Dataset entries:

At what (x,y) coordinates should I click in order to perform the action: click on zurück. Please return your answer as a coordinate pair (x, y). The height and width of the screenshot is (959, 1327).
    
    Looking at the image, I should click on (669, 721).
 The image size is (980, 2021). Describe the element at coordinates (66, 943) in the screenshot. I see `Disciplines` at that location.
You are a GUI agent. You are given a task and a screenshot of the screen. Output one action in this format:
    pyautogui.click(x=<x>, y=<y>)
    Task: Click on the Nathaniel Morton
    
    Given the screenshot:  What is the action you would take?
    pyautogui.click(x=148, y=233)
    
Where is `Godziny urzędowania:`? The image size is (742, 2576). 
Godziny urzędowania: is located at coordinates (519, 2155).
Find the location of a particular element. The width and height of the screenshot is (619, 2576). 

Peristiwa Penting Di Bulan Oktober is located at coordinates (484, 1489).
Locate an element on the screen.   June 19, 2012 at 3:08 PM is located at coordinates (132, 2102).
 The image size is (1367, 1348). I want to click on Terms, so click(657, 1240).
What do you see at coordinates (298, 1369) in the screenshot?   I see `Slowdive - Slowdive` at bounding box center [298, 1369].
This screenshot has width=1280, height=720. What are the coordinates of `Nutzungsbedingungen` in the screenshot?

§ What you should do
Exact copies of all the entries above are required.

§ Reply
At what (x,y) coordinates should I click in order to perform the action: click on zurück. Please return your answer as a coordinate pair (x, y). The height and width of the screenshot is (959, 1327).
    
    Looking at the image, I should click on (669, 721).
 The image size is (980, 2021). Describe the element at coordinates (66, 943) in the screenshot. I see `Disciplines` at that location.
You are a GUI agent. You are given a task and a screenshot of the screen. Output one action in this format:
    pyautogui.click(x=<x>, y=<y>)
    Task: Click on the Nathaniel Morton
    
    Given the screenshot:  What is the action you would take?
    pyautogui.click(x=148, y=233)
    
Where is `Godziny urzędowania:`? The image size is (742, 2576). 
Godziny urzędowania: is located at coordinates (519, 2155).
Find the location of a particular element. The width and height of the screenshot is (619, 2576). 

Peristiwa Penting Di Bulan Oktober is located at coordinates (484, 1489).
Locate an element on the screen.   June 19, 2012 at 3:08 PM is located at coordinates (132, 2102).
 The image size is (1367, 1348). I want to click on Terms, so click(657, 1240).
What do you see at coordinates (298, 1369) in the screenshot?   I see `Slowdive - Slowdive` at bounding box center [298, 1369].
This screenshot has width=1280, height=720. What are the coordinates of `Nutzungsbedingungen` in the screenshot?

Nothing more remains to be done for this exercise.